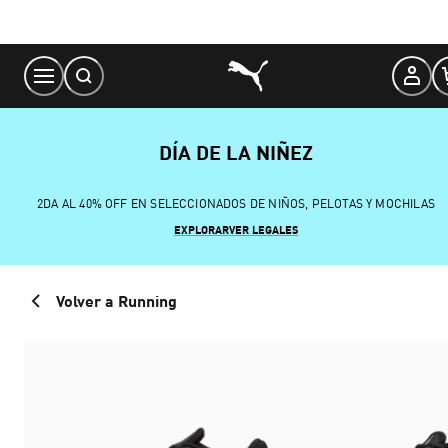
Skip
to
Content
DÍA DE LA NIÑEZ
2DA AL 40% OFF EN SELECCIONADOS DE NIÑOS, PELOTAS Y MOCHILAS
EXPLORAR
VER LEGALES
Volver a Running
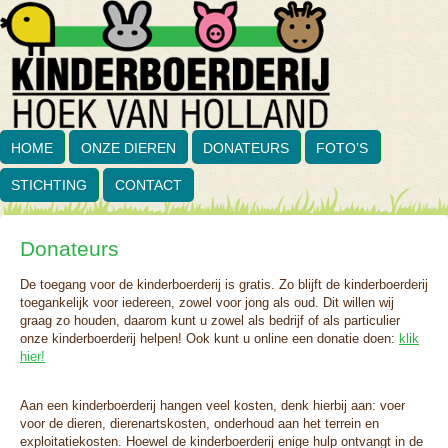
HOME
ONZE DIEREN
DONATEURS
FOTO’S
STICHTING
CONTACT
Donateurs
De toegang voor de kinderboerderij is gratis. Zo blijft de kinderboerderij
toegankelijk voor iedereen, zowel voor jong als oud. Dit willen wij
graag zo houden, daarom kunt u zowel als bedrijf of als particulier
onze kinderboerderij helpen! Ook kunt u online een donatie doen:
klik
hier!
Aan een kinderboerderij hangen veel kosten, denk hierbij aan: voer
voor de dieren, dierenartskosten, onderhoud aan het terrein en
exploitatiekosten. Hoewel de kinderboerderij enige hulp ontvangt in de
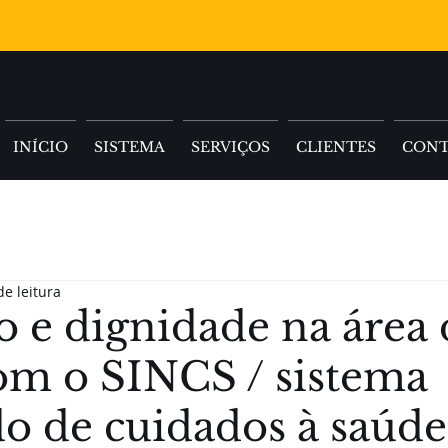
INÍCIO
SISTEMA
SERVIÇOS
CLIENTES
CON
de leitura
o e dignidade na área 
om o SINCS / sistema
do de cuidados à saúde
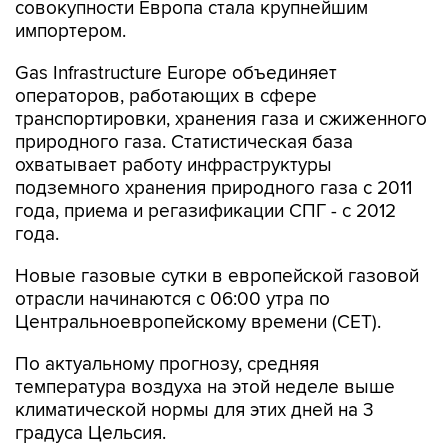
совокупности Европа стала крупнейшим
импортером.
Gas Infrastructure Europe объединяет
операторов, работающих в сфере
транспортировки, хранения газа и сжиженного
природного газа. Статистическая база
охватывает работу инфраструктуры
подземного хранения природного газа с 2011
года, приема и регазификации СПГ - с 2012
года.
Новые газовые сутки в европейской газовой
отрасли начинаются c 06:00 утра по
Центральноевропейскому времени (CET).
По актуальному прогнозу, средняя
температура воздуха на этой неделе выше
климатической нормы для этих дней на 3
градуса Цельсия.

##########

DESCRIPTION OF THE TASK –
Each line from the one holding "климатической нормы для этих дней на 3" to the end of the entries is to be written out exactly. Skip every line before it.

FINISHED EXERCISE –
климатической нормы для этих дней на 3
градуса Цельсия.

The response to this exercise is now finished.